In the absence of in person treatment and due to the long waitlists for treatment programs, for many patients, especially those newly diagnosed, social media became an even more important part of the eating disorder treatment world during the pandemic. That will be the topic of the next post.

9/15/21

Eighteen Months Later

Eighteen Months Later

Posted 9/15/21


The incidence of eating disorders skyrocketed during the pandemic. New cases, relapses and severity of illness all worsened at a dizzying clip. Clinicians’ outpatient practices were all full. Treatment programs were virtual for a time and had endless waitlists. All outpatient treatment was virtual, and people languished at home.


Virtual treatment led to patients finding practitioners all over the country. Geography was no longer a barrier, and treatment varied accordingly since no one knew how to help people through a screen and had to learn on the fly.

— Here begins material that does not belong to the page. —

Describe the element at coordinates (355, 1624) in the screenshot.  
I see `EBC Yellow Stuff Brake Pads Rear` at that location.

The lack of a clear treatment path also meant patients looked to social media more than ever for help and advice. Instagram and TikTok became central to many people trying to find information and guidance about treatment and recovery.

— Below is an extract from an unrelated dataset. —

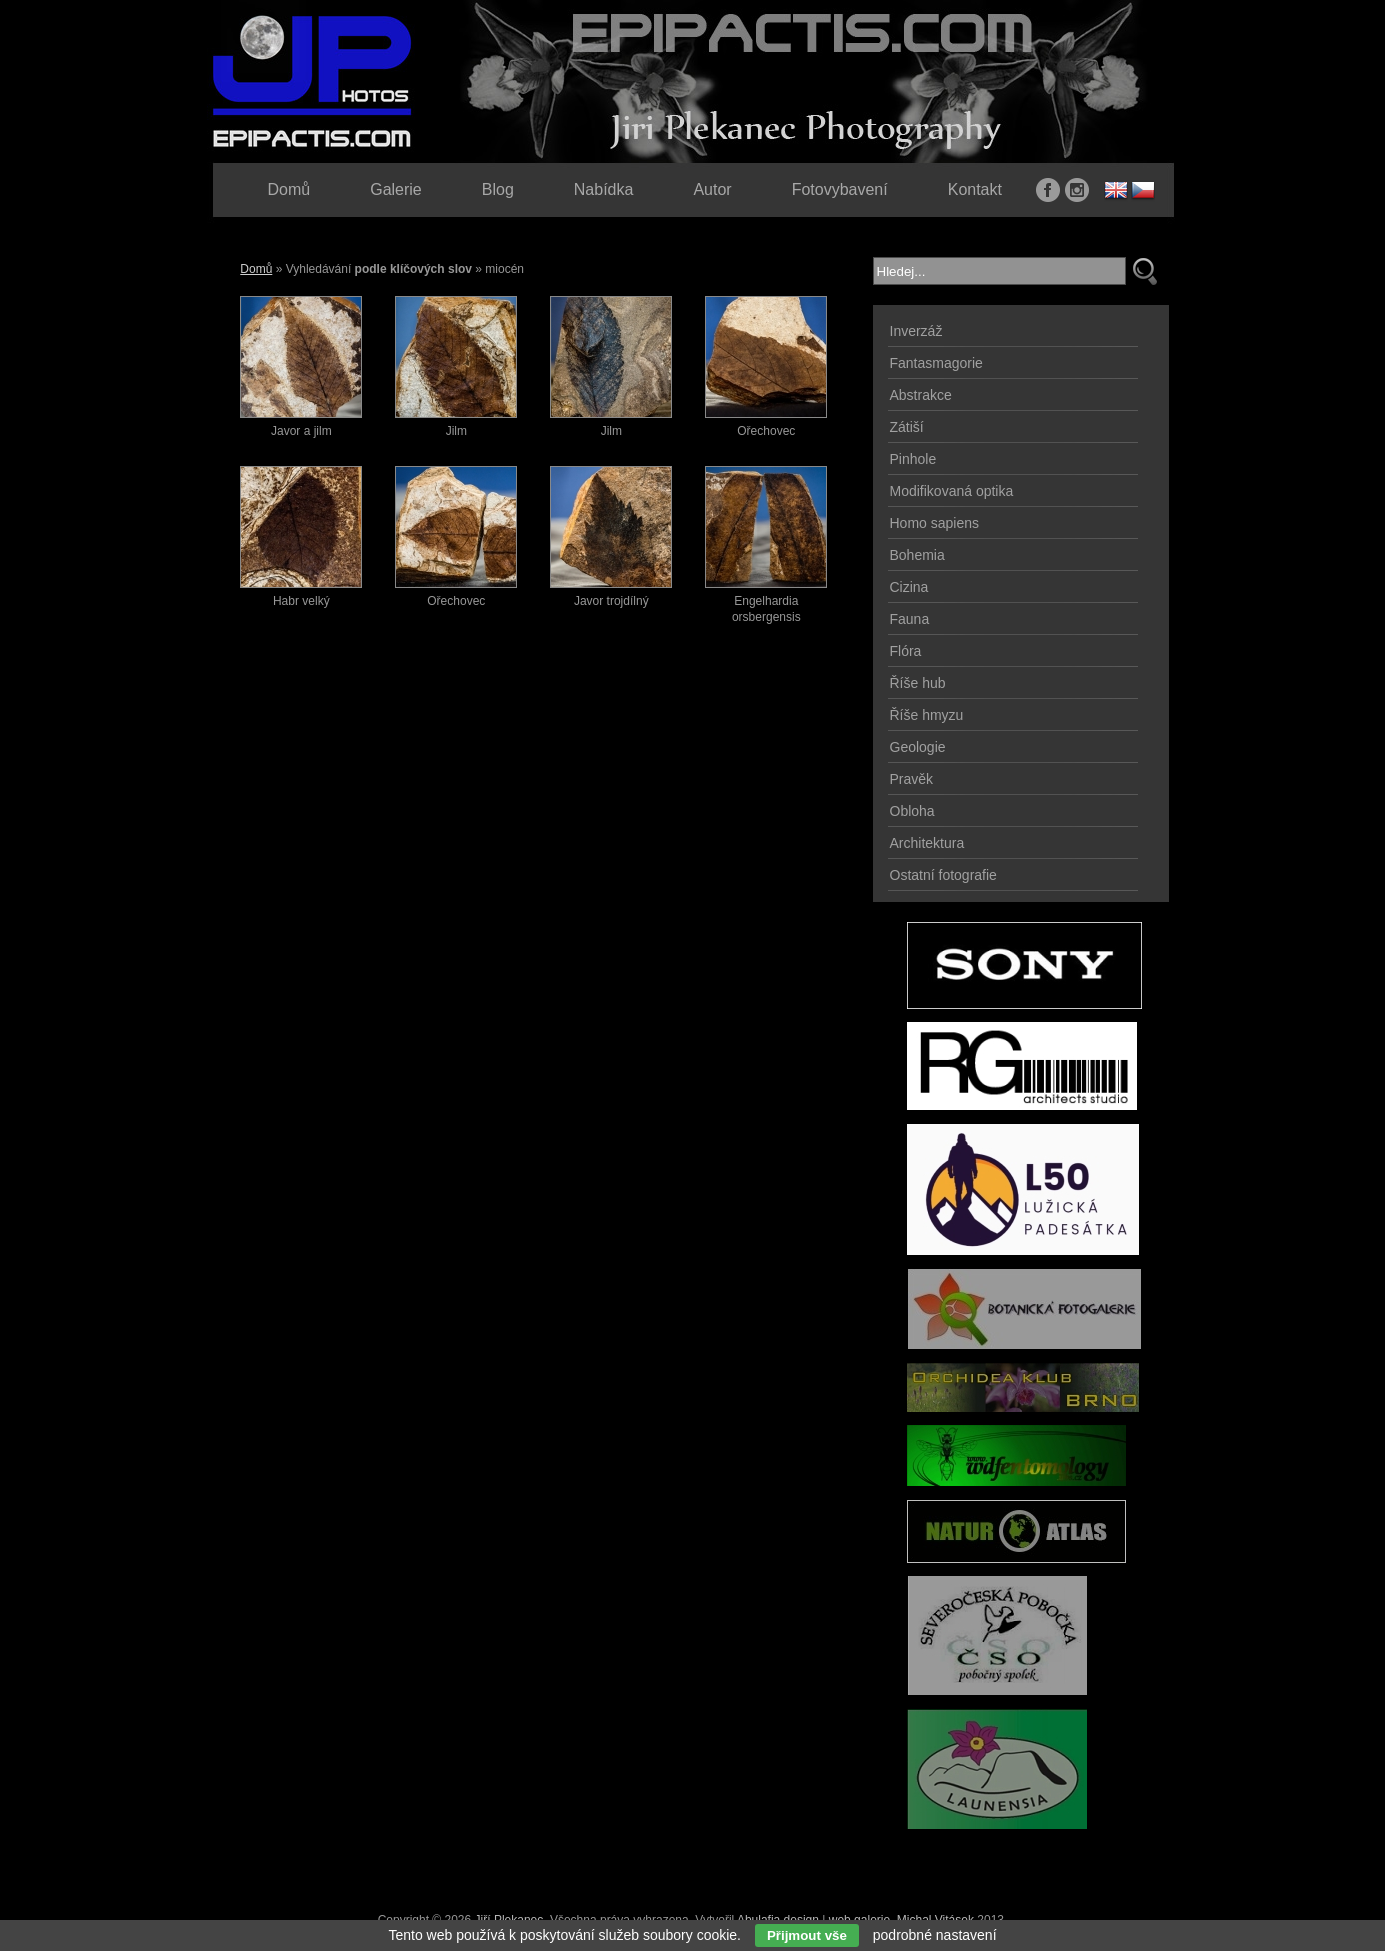 This screenshot has height=1951, width=1385. What do you see at coordinates (927, 843) in the screenshot?
I see `Architektura` at bounding box center [927, 843].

Never has there been such an enormous change in the eating disorder treatment world. Even as clinicians trickle back into the office, it’s unclear what happens next. Are eating disorders a chronic, untreatable illness? A passing phase caused by the pandemic? A community to join during the most isolated months? An identity to cling to when life stopped?


The fallout from this extended transformation of eating disorders will ultimately lead to a sharp uptick in severe cases who had enormous difficulty getting help at the start of their illness. And the treatment community will need to piece together a way to salvage this treatment and help many of these patients find the path to get well.


After an eighteen month hiatus primarily caused by fear, a constant stream of people reaching out for help and weathering the worst of this terrifying time, I feel ready to embark on chronicling the ever-changing world of eating disorders and treatment.


The first posts will elaborate on the changes in eating disorder treatment and the challenges that lie ahead for those looking for recovery.